▶ **Task goal**: The records below must be output exactly, without pictures.

▶ **Extracted material**:
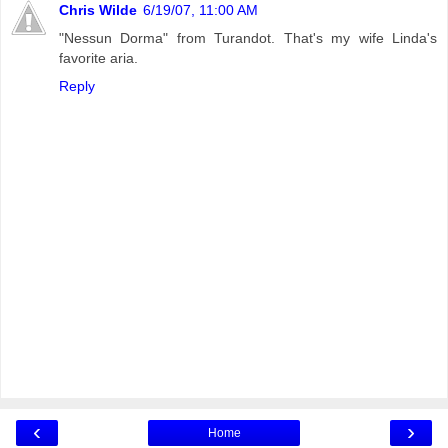
Chris Wilde
6/19/07, 11:00 AM
"Nessun Dorma" from Turandot. That's my wife Linda's
favorite aria.
Reply
‹
›
Home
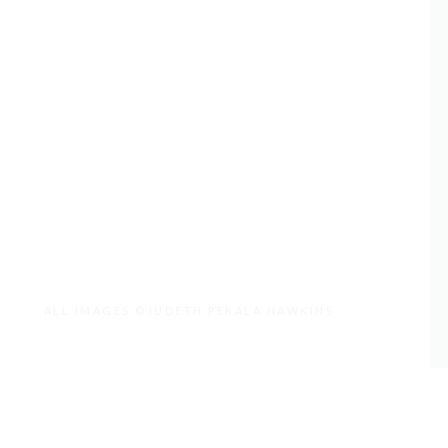
ALL IMAGES ©JUDETH PEKALA HAWKINS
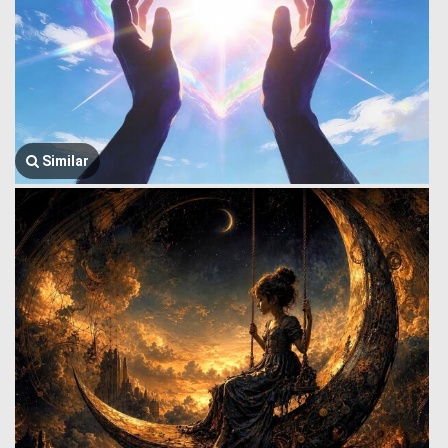
Similar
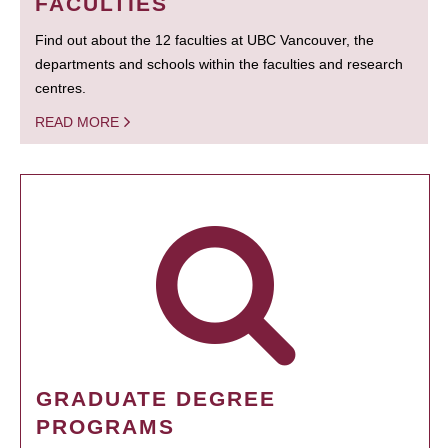
FACULTIES
Find out about the 12 faculties at UBC Vancouver, the
departments and schools within the faculties and research
centres.
READ MORE
GRADUATE DEGREE
PROGRAMS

▶ **Result below**:
Chris Wilde
6/19/07, 11:00 AM
"Nessun Dorma" from Turandot. That's my wife Linda's
favorite aria.
Reply
‹
›
Home
ALL IMAGES ©JUDETH PEKALA HAWKINS
Similar
FACULTIES
Find out about the 12 faculties at UBC Vancouver, the
departments and schools within the faculties and research
centres.
READ MORE
GRADUATE DEGREE
PROGRAMS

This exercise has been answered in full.